> [ASSIGNMENT]
Write all of the entries out again exactly, but not the images.

> [DATASET EXTRACT]
----------

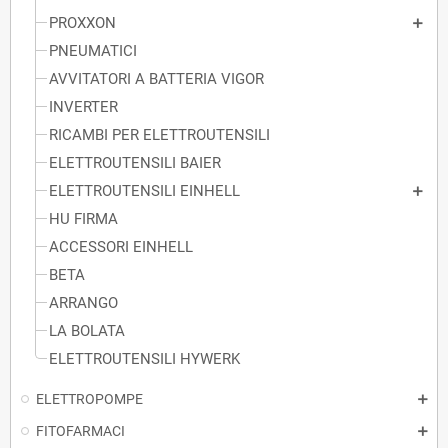
PROXXON
PNEUMATICI
AVVITATORI A BATTERIA VIGOR
INVERTER
RICAMBI PER ELETTROUTENSILI
ELETTROUTENSILI BAIER
ELETTROUTENSILI EINHELL
HU FIRMA
ACCESSORI EINHELL
BETA
ARRANGO
LA BOLATA
ELETTROUTENSILI HYWERK
ELETTROPOMPE
FITOFARMACI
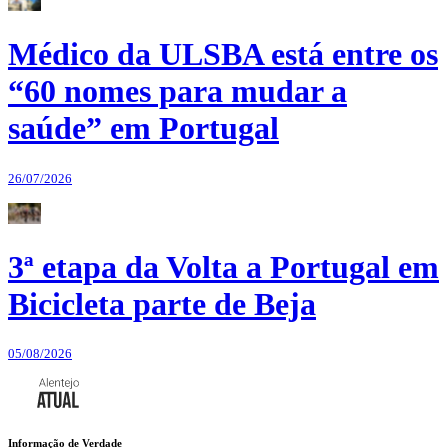
Médico da ULSBA está entre os
“60 nomes para mudar a
saúde” em Portugal
26/07/2026
3ª etapa da Volta a Portugal em
Bicicleta parte de Beja
05/08/2026
Informação de Verdade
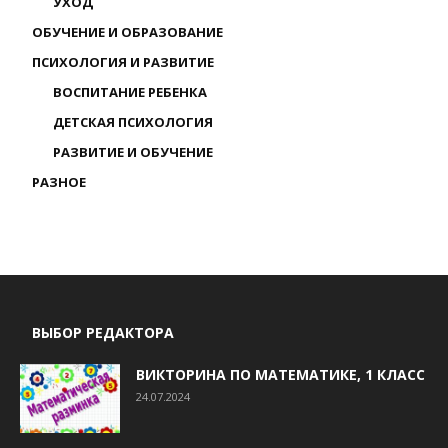
УХОД
ОБУЧЕНИЕ И ОБРАЗОВАНИЕ
ПСИХОЛОГИЯ И РАЗВИТИЕ
ВОСПИТАНИЕ РЕБЕНКА
ДЕТСКАЯ ПСИХОЛОГИЯ
РАЗВИТИЕ И ОБУЧЕНИЕ
РАЗНОЕ
ВЫБОР РЕДАКТОРА
ВИКТОРИНА ПО МАТЕМАТИКЕ, 1 КЛАСС
24.07.2024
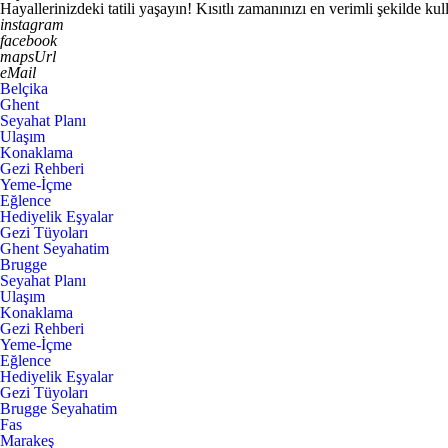
Hayallerinizdeki tatili yaşayın! Kısıtlı zamanınızı en verimli şekilde k
instagram
facebook
mapsUrl
eMail
Belçika
Ghent
Seyahat Planı
Ulaşım
Konaklama
Gezi Rehberi
Yeme-İçme
Eğlence
Hediyelik Eşyalar
Gezi Tüyoları
Ghent Seyahatim
Brugge
Seyahat Planı
Ulaşım
Konaklama
Gezi Rehberi
Yeme-İçme
Eğlence
Hediyelik Eşyalar
Gezi Tüyoları
Brugge Seyahatim
Fas
Marakeş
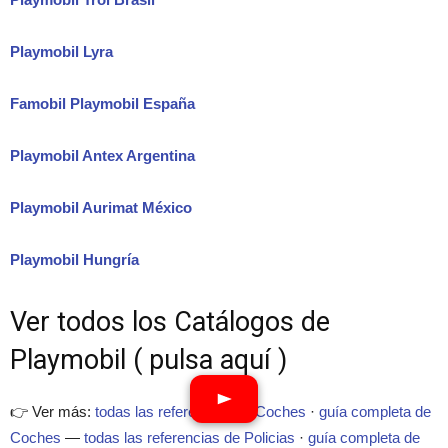
Playmobil Lyra
Famobil Playmobil España
Playmobil Antex Argentina
Playmobil Aurimat México
Playmobil Hungría
Ver todos los Catálogos de
Playmobil ( pulsa aquí )
👉 Ver más:
todas las referencias de Coches
·
guía completa de
Coches
—
todas las referencias de Policias
·
guía completa de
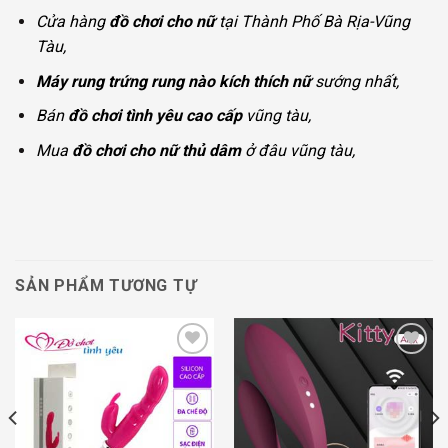
Cửa hàng
đồ chơi cho nữ
tại Thành Phố Bà Rịa-Vũng
Tàu,
Máy rung trứng rung nào kích thích nữ
sướng nhất,
Bán
đồ chơi tình yêu cao cấp
vũng tàu,
Mua
đồ chơi cho nữ thủ dâm
ở đâu vũng tàu,
SẢN PHẨM TƯƠNG TỰ
Add to
Add to
wishlist
wishlist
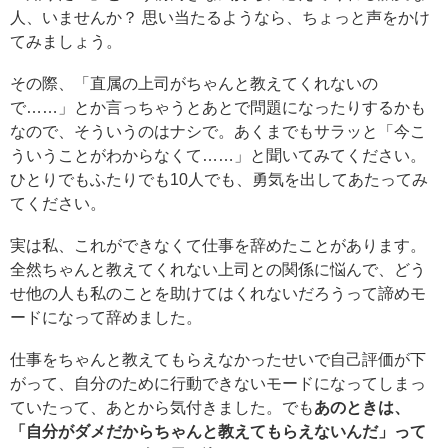
人、いませんか？ 思い当たるようなら、ちょっと声をかけ
てみましょう。
その際、「直属の上司がちゃんと教えてくれないの
で……」とか言っちゃうとあとで問題になったりするかも
なので、そういうのはナシで。あくまでもサラッと「今こ
ういうことがわからなくて……」と聞いてみてください。
ひとりでもふたりでも10人でも、勇気を出してあたってみ
てください。
実は私、これができなくて仕事を辞めたことがあります。
全然ちゃんと教えてくれない上司との関係に悩んで、どう
せ他の人も私のことを助けてはくれないだろうって諦めモ
ードになって辞めました。
仕事をちゃんと教えてもらえなかったせいで自己評価が下
がって、自分のために行動できないモードになってしまっ
ていたって、あとから気付きました。でも
あのときは、
「自分がダメだからちゃんと教えてもらえないんだ」って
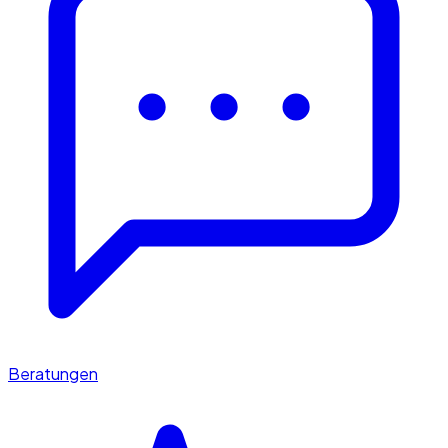
Beratungen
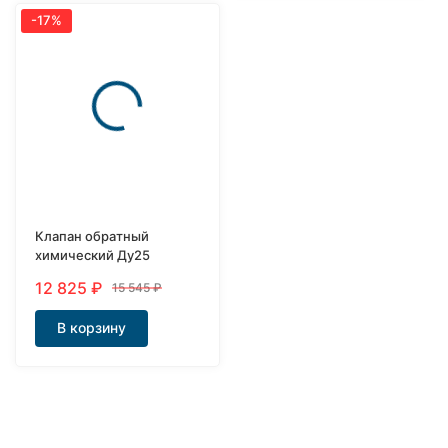
-17%
Клапан обратный
химический Ду25
12 825
₽
15 545
₽
В корзину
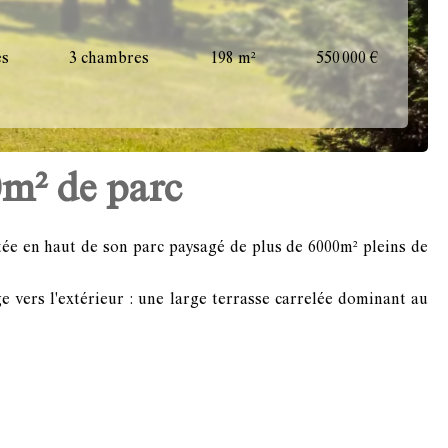
es
3 chambres
198 m²
550 000 €
0m² de parc
tée en haut de son parc paysagé de plus de 6000m² pleins de
e vers l'extérieur : une large terrasse carrelée dominant au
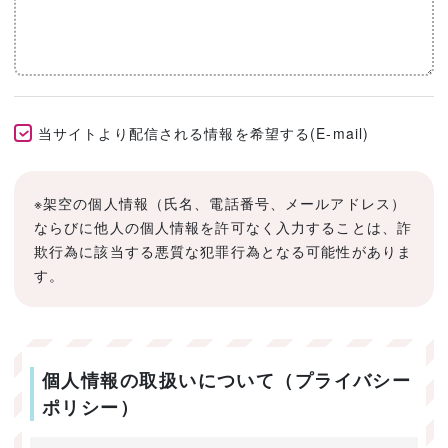
当サイトより配信される情報を希望する(E-mail)
※架空の個人情報（氏名、電話番号、メールアドレス）
ならびに他人の個人情報を許可なく入力することは、詐
欺行為に該当する悪質な犯罪行為となる可能性がありま
す。
個人情報の取扱いについて（プライバシー
ポリシー）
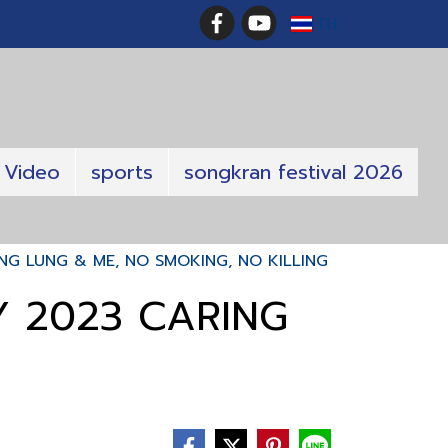
TH
Video
sports
songkran festival 2026
NG LUNG & ME, NO SMOKING, NO KILLING
Y 2023 CARING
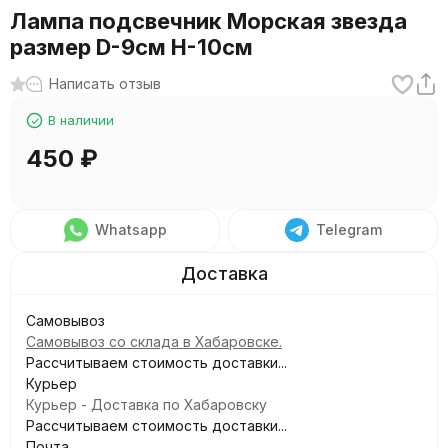
Лампа подсвечник Морская звезда
размер D-9см H-10см
Написать отзыв
В наличии
450
₽
Whatsapp
Telegram
Самовывоз
Самовывоз со склада в Хабаровске.
Рассчитываем стоимость доставки...
Курьер
Курьер - Доставка по Хабаровску
Рассчитываем стоимость доставки...
Почта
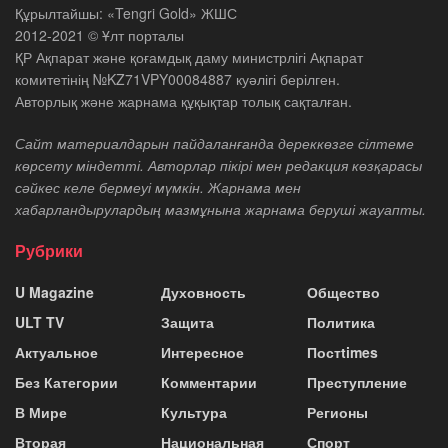
Құрылтайшы: «Tengri Gold» ЖШС
2012-2021 © Ұлт порталы
ҚР Ақпарат және қоғамдық даму министрлігі Ақпарат
комитетінің №KZ71VPY00084887 куәлігі берілген.
Авторлық және жарнама құқықтар толық сақталған.
Сайт материалдарын пайдаланғанда дереккөзге сілтеме
көрсету міндетті. Авторлар пікірі мен редакция көзқарасы
сәйкес келе бермеуі мүмкін. Жарнама мен
хабарландырулардың мазмұнына жарнама беруші жауапты.
Рубрики
U Magazine
Духовность
Общество
ULT TV
Защита
Политика
Актуальное
Интересное
Постtimes
Без Категории
Комментарии
Преступление
В Мире
Культура
Регионы
Вторая
Национальная
Спорт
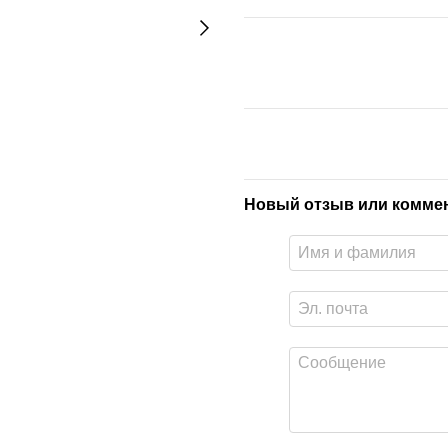
Новый отзыв или комме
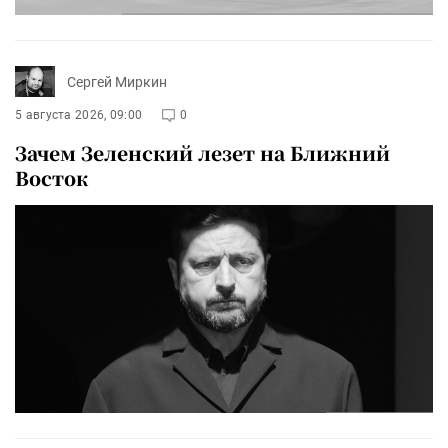
Сергей Миркин
5 августа 2026, 09:00
0
Зачем Зеленский лезет на Ближний
Восток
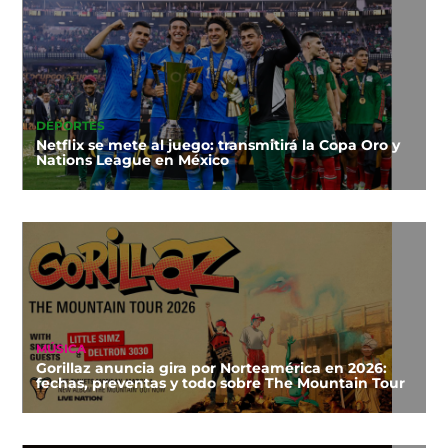
DEPORTES
Netflix se mete al juego: transmitirá la Copa Oro y
Nations League en México
MÚSICA
Gorillaz anuncia gira por Norteamérica en 2026:
fechas, preventas y todo sobre The Mountain Tour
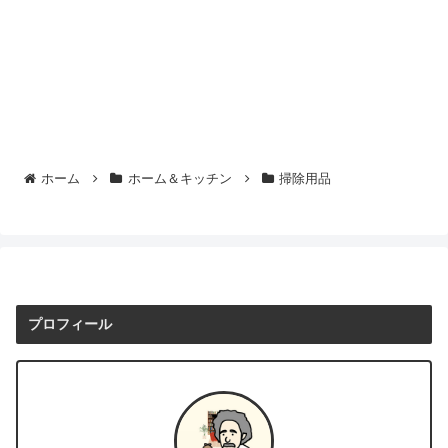
ホーム
ホーム＆キッチン
掃除用品
プロフィール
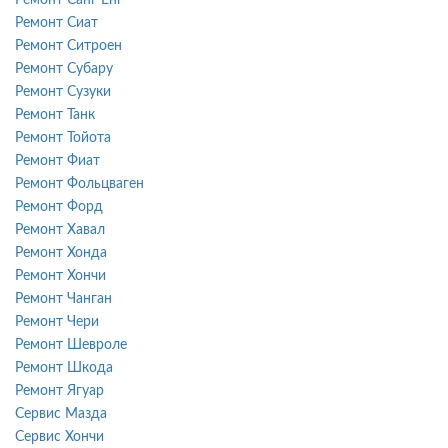
Ремонт Сиат
Ремонт Ситроен
Ремонт Субару
Ремонт Сузуки
Ремонт Танк
Ремонт Тойота
Ремонт Фиат
Ремонт Фольцваген
Ремонт Форд
Ремонт Хавал
Ремонт Хонда
Ремонт Хончи
Ремонт Чанган
Ремонт Чери
Ремонт Шевроле
Ремонт Шкода
Ремонт Ягуар
Сервис Мазда
Сервис Хончи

----------

> [ANSWER TO THE EXERCISE]
PROXXON
PNEUMATICI
AVVITATORI A BATTERIA VIGOR
INVERTER
RICAMBI PER ELETTROUTENSILI
ELETTROUTENSILI BAIER
ELETTROUTENSILI EINHELL
HU FIRMA
ACCESSORI EINHELL
BETA
ARRANGO
LA BOLATA
ELETTROUTENSILI HYWERK
ELETTROPOMPE
FITOFARMACI
Médico da ULSBA está entre os
“60 nomes para mudar a
saúde” em Portugal
26/07/2026
3ª etapa da Volta a Portugal em
Bicicleta parte de Beja
05/08/2026
Informação de Verdade
УХОД
ОБУЧЕНИЕ И ОБРАЗОВАНИЕ
ПСИХОЛОГИЯ И РАЗВИТИЕ
ВОСПИТАНИЕ РЕБЕНКА
ДЕТСКАЯ ПСИХОЛОГИЯ
РАЗВИТИЕ И ОБУЧЕНИЕ
РАЗНОЕ
ВЫБОР РЕДАКТОРА
ВИКТОРИНА ПО МАТЕМАТИКЕ, 1 КЛАСС
24.07.2024
Hayallerinizdeki tatili yaşayın! Kısıtlı zamanınızı en verimli şekilde k
instagram
facebook
mapsUrl
eMail
Belçika
Ghent
Seyahat Planı
Ulaşım
Konaklama
Gezi Rehberi
Yeme-İçme
Eğlence
Hediyelik Eşyalar
Gezi Tüyoları
Ghent Seyahatim
Brugge
Seyahat Planı
Ulaşım
Konaklama
Gezi Rehberi
Yeme-İçme
Eğlence
Hediyelik Eşyalar
Gezi Tüyoları
Brugge Seyahatim
Fas
Marakeş
Playmobil Lyra
Famobil Playmobil España
Playmobil Antex Argentina
Playmobil Aurimat México
Playmobil Hungría
Ver todos los Catálogos de
Playmobil ( pulsa aquí )
👉 Ver más:
todas las referencias de Coches
·
guía completa de
Coches
—
todas las referencias de Policias
·
guía completa de
Cửa hàng
đồ chơi cho nữ
tại Thành Phố Bà Rịa-Vũng
Tàu,
Máy rung trứng rung nào kích thích nữ
sướng nhất,
Bán
đồ chơi tình yêu cao cấp
vũng tàu,
Mua
đồ chơi cho nữ thủ dâm
ở đâu vũng tàu,
SẢN PHẨM TƯƠNG TỰ
Add to
Add to
wishlist
wishlist
人、いませんか？ 思い当たるようなら、ちょっと声をかけ
てみましょう。
その際、「直属の上司がちゃんと教えてくれないの
で……」とか言っちゃうとあとで問題になったりするかも
なので、そういうのはナシで。あくまでもサラッと「今こ
ういうことがわからなくて……」と聞いてみてください。
ひとりでもふたりでも10人でも、勇気を出してあたってみ
てください。
実は私、これができなくて仕事を辞めたことがあります。
全然ちゃんと教えてくれない上司との関係に悩んで、どう
せ他の人も私のことを助けてはくれないだろうって諦めモ
ードになって辞めました。
仕事をちゃんと教えてもらえなかったせいで自己評価が下
がって、自分のために行動できないモードになってしまっ
ていたって、あとから気付きました。でも
あのときは、
「自分がダメだからちゃんと教えてもらえないんだ」って
Beratungen
-17%
Клапан обратный
химический Ду25
12 825
₽
15 545
₽
В корзину
es
3 chambres
198 m²
550 000 €
0m² de parc
tée en haut de son parc paysagé de plus de 6000m² pleins de
e vers l'extérieur : une large terrasse carrelée dominant au
当サイトより配信される情報を希望する(E-mail)
※架空の個人情報（氏名、電話番号、メールアドレス）
ならびに他人の個人情報を許可なく入力することは、詐
欺行為に該当する悪質な犯罪行為となる可能性がありま
す。
個人情報の取扱いについて（プライバシー
ポリシー）
TH
Video
sports
songkran festival 2026
NG LUNG & ME, NO SMOKING, NO KILLING
Y 2023 CARING
Лампа подсвечник Морская звезда
размер D-9см H-10см
Написать отзыв
В наличии
450
₽
Whatsapp
Telegram
Самовывоз
Самовывоз со склада в Хабаровске.
Рассчитываем стоимость доставки...
Курьер
Курьер - Доставка по Хабаровску
Рассчитываем стоимость доставки...
Почта
Құрылтайшы: «Tengri Gold» ЖШС
2012-2021 © Ұлт порталы
ҚР Ақпарат және қоғамдық даму министрлігі Ақпарат
комитетінің №KZ71VPY00084887 куәлігі берілген.
Авторлық және жарнама құқықтар толық сақталған.
Сайт материалдарын пайдаланғанда дереккөзге сілтеме
көрсету міндетті. Авторлар пікірі мен редакция көзқарасы
сәйкес келе бермеуі мүмкін. Жарнама мен
хабарландырулардың мазмұнына жарнама беруші жауапты.
Рубрики
U Magazine
Духовность
Общество
ULT TV
Защита
Политика
Актуальное
Интересное
Постtimes
Без Категории
Комментарии
Преступление
В Мире
Культура
Регионы
Вторая
Национальная
Спорт
Новый отзыв или комме
Сергей Миркин
5 августа 2026, 09:00
0
Зачем Зеленский лезет на Ближний
Восток
DEPORTES
Netflix se mete al juego: transmitirá la Copa Oro y
Nations League en México
MÚSICA
Gorillaz anuncia gira por Norteamérica en 2026:
fechas, preventas y todo sobre The Mountain Tour
ホーム
ホーム＆キッチン
掃除用品
プロフィール
Ремонт Сиат
Ремонт Ситроен
Ремонт Субару
Ремонт Сузуки
Ремонт Танк
Ремонт Тойота
Ремонт Фиат
Ремонт Фольцваген
Ремонт Форд
Ремонт Хавал
Ремонт Хонда
Ремонт Хончи
Ремонт Чанган
Ремонт Чери
Ремонт Шевроле
Ремонт Шкода
Ремонт Ягуар
Сервис Мазда
Сервис Хончи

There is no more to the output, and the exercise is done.